Définition contestable. L’article 1964 de l’avant-projet énonce en effet que « sont aléatoires par essence les contrats dans lesquels chacune des parties court une chance de gain en même temps qu’un risque de perte, dépendant en leur totalité d’un événement incertain ». À lire le commentaire de la commission, l’on comprend que cette définition a pour objet de rejeter hors de la catégorie des contrats aléatoires purs ou véritables, ceux dans lesquels l’aléa n’affecte qu’une des prestations. C’est la raison pour laquelle l’assurance est qualifiée, par l’article 1964 de l’avant-projet, soit de contrat essentiellement aléatoire (assurance sur la vie au sens historique du terme), soit de contrat aléatoire par détermination de la loi (assurance de dommages). Autant dire que la définition proposée des contrats essentiellement aléatoires n’a plus rien à voir avec celle donnée par la doctrine. En droit positif, l’expression « contrats essentiellement aléatoires » désigne en effet les contrats qui, parce que leur structure même intègre l’aléa, ne peuvent pas être envisagés sans celui-ci8. Tel est le cas, par exemple, du jeu ou du pari. À côté de ces derniers, il est possible qu’un contrat, en principe commutatif, devienne aléatoire en raison de ses stipulations, et donc par la volonté des parties. C’est le cas, par exemple, de la vente dans laquelle l’acheteur « prend en charge certains risques sans recours contre son vendeur : le prix apparaît [alors] comme ayant un caractère forfaitaire, de telle sorte que l’acquéreur peut tout aussi bien faire une “bonne affaire” si tout se passe bien, que perdre sa “mise” »9. Ces contrats sont alors dits « exceptionnellement » aléatoires10 ou encore aléatoires par accident11. Ainsi, cet article 1964 est déceptif. Il utilise une terminologie connue, mais en modifie radicalement le sens. On en voudra pour preuve que l’assurance de dommages, classée en droit positif au sein des contrats essentiellement aléatoires, en serait exclue sous l’empire de l’avant-projet.

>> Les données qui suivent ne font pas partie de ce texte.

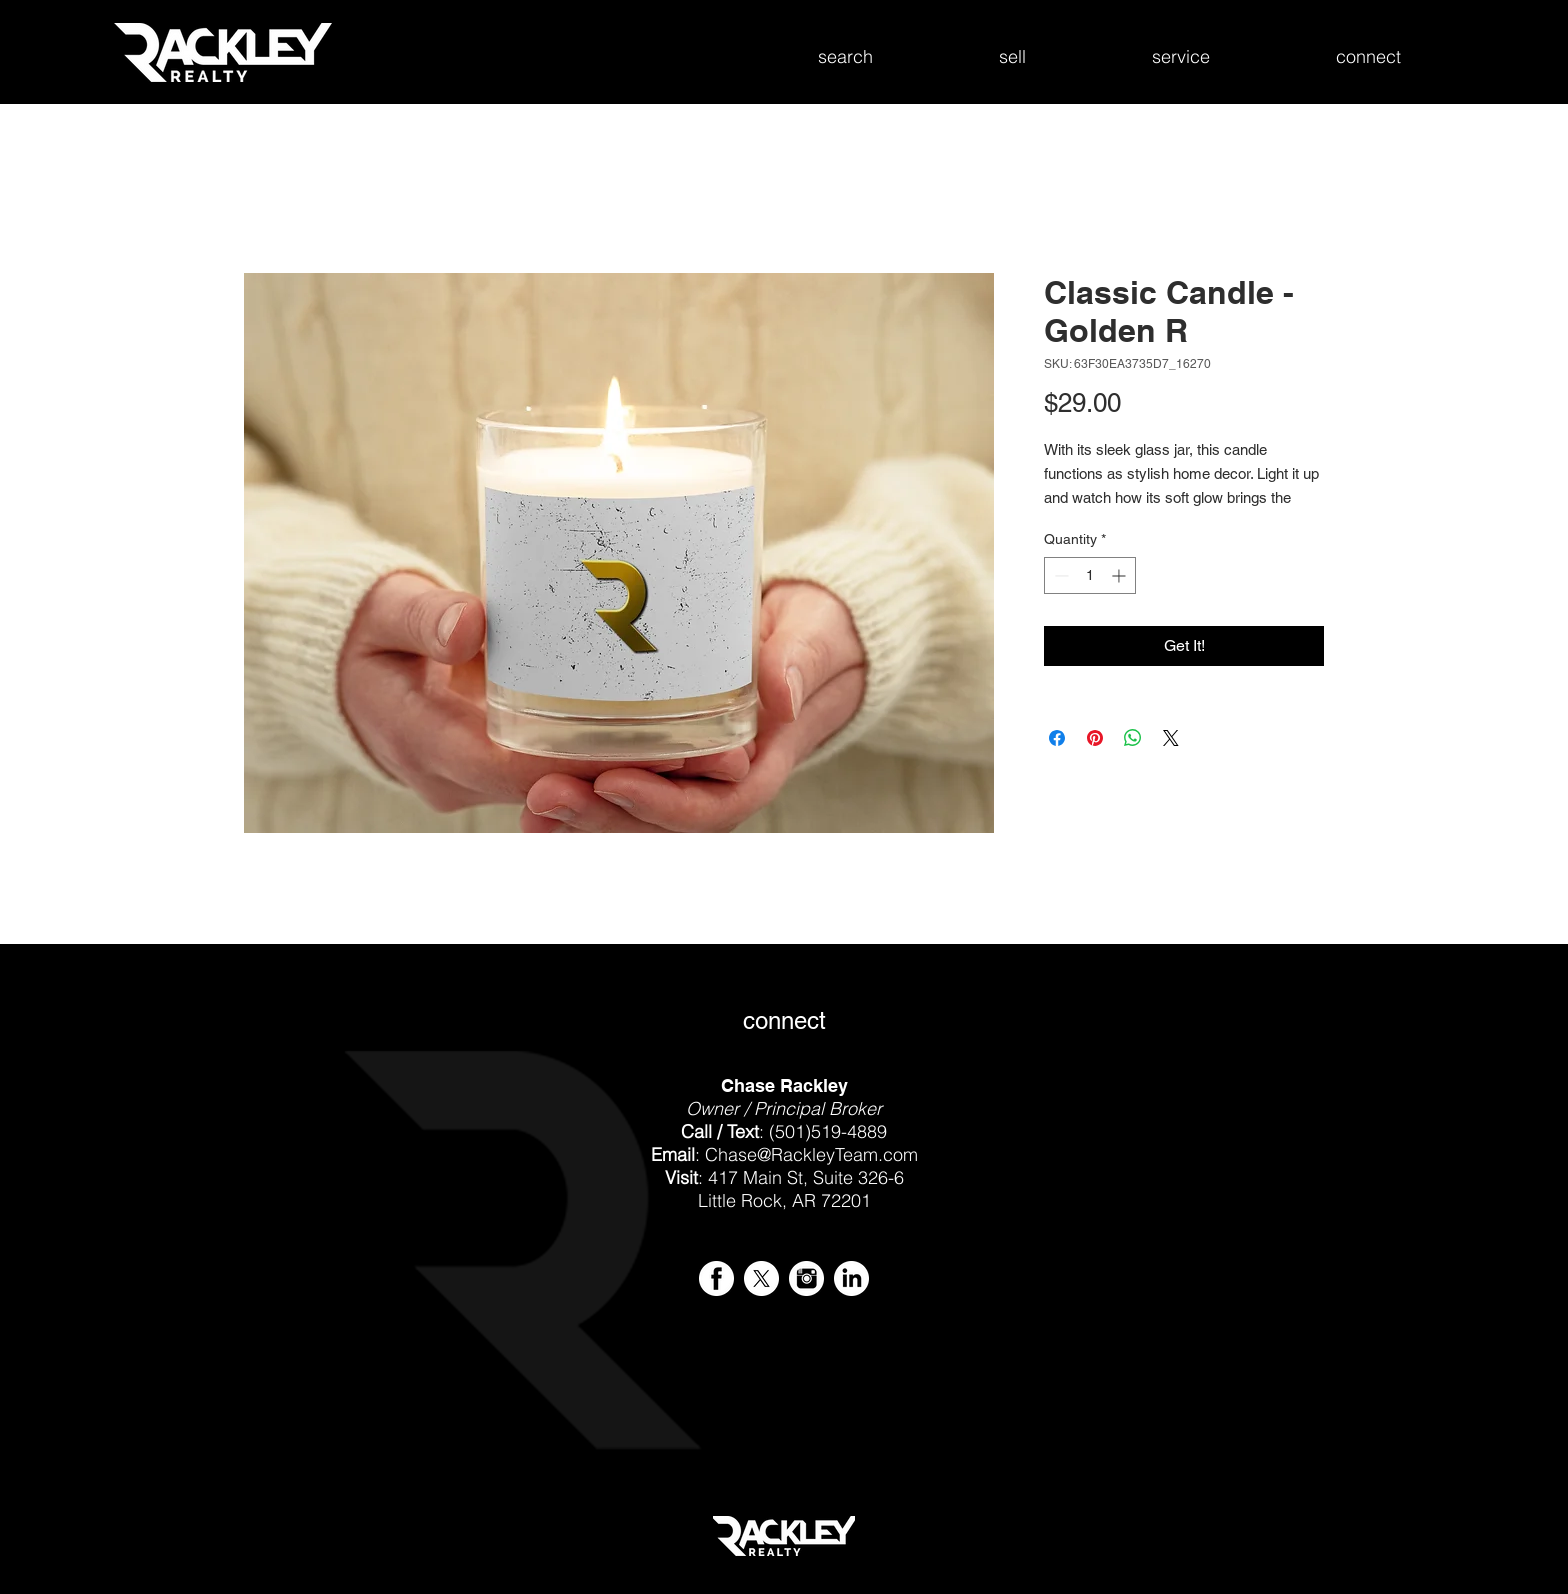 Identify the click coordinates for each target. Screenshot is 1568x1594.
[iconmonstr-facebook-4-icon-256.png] (716, 1278)
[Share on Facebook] (1057, 738)
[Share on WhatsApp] (1133, 738)
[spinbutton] (1090, 575)
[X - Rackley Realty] (761, 1278)
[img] (439, 1415)
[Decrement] (1059, 575)
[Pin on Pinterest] (1095, 738)
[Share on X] (1171, 738)
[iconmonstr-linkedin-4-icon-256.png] (851, 1278)
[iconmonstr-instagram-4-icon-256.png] (806, 1278)
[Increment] (1120, 575)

Régime commun. Quant aux règles communes, l’avant-projet les importe de la jurisprudence. L’ordonnance du 10 février 2016 avait déjà consacré, au sein de l’article 1133, alinéa 3, la règle « l’aléa chasse l’erreur »12. L’avant-projet se propose de consacrer, en la réservant aux contrats essentiellement aléatoires de l’article 1964, l’adage « l’aléa chasse la lésion », ainsi que la nullité des contrats pour défaut d’aléa, ou aléa dérisoire ou illusoire. À ce dernier propos, on s’étonne que, pour ce faire, la commission ait proposé deux articles distincts, alors que la règle semble unique, le caractère illusoire ou dérisoire de l’aléa confinant à son inexistence13. Enfin, c’est la conception subjective de l’incertitude qui a été consacrée. L’incertitude pourra, comme en droit positif, n’exister que dans l’esprit des parties qui ignoraient si l’événement s’était réalisé ou son sens de réalisation. Des personnes peuvent en effet parier sur un match passé, dès lors qu’elles ignorent toutes les deux son résultat. L’innovation ne vient pas de la consécration de cette conception, que la jurisprudence avait retenue14, mais de la suppression de la règle spéciale qui, en matière de rente viagère, permettait l’annulation du contrat de vente si le crédit-rentier était déjà décédé avant la conclusion du contrat, même à l’insu des parties (art. 1974).
Proposition alternative
La création d’une sous-catégorie de contrats aléatoires pose beaucoup plus de problèmes qu’elle n’en résout. Elle aboutirait à réserver aux contrats essentiellement aléatoires la majeure partie du régime des contrats aléatoires. Quoique qualifiés d’aléatoires, les contrats aléatoires par détermination de la loi seraient alors orphelins de régime. La refonte de la théorie des contrats aléatoires ne peut donc être faite par la voie subreptice de la création d’une sous-catégorie. Pour cette raison, l’article 1964 proposé n’est pas repris.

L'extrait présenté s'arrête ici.